- **TASK TO COMPLETE**
Retype exactly the lines from the one with "This screenshot has width=1280, height=1740." down to the final line of the material below, both included, and nothing more.

- **THE RECORDS**
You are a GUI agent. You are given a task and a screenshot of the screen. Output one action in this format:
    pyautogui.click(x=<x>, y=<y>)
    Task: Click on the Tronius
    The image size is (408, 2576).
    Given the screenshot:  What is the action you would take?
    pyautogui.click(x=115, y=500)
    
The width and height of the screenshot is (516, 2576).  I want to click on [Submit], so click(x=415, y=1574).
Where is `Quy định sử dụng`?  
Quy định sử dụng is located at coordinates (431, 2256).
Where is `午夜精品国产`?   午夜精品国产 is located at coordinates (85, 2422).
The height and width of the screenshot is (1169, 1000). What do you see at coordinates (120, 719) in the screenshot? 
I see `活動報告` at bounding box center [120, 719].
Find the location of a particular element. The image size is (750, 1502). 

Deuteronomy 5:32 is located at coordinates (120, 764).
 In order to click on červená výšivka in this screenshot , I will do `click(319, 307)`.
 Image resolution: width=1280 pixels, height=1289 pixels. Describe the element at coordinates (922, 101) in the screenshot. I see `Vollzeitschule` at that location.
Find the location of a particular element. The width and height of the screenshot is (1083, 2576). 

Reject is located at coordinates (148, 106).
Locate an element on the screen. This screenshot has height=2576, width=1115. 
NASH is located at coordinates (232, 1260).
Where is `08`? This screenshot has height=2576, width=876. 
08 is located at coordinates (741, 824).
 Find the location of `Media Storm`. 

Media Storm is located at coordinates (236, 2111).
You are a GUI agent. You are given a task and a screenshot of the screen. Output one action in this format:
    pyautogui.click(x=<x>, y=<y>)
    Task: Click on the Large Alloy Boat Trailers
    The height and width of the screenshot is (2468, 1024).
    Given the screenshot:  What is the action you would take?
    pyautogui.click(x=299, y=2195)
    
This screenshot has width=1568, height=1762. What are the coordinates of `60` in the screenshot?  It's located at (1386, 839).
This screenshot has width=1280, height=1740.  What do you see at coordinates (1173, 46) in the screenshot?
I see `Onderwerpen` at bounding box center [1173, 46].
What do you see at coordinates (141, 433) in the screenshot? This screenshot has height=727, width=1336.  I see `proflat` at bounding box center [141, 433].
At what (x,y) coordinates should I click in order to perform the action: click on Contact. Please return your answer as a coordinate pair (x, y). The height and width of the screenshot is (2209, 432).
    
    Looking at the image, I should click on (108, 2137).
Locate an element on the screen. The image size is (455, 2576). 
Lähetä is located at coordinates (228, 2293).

- **EXPECTED OUTPUT**
This screenshot has width=1280, height=1740.  What do you see at coordinates (1173, 46) in the screenshot?
I see `Onderwerpen` at bounding box center [1173, 46].
What do you see at coordinates (141, 433) in the screenshot? This screenshot has height=727, width=1336.  I see `proflat` at bounding box center [141, 433].
At what (x,y) coordinates should I click in order to perform the action: click on Contact. Please return your answer as a coordinate pair (x, y). The height and width of the screenshot is (2209, 432).
    
    Looking at the image, I should click on (108, 2137).
Locate an element on the screen. The image size is (455, 2576). 
Lähetä is located at coordinates (228, 2293).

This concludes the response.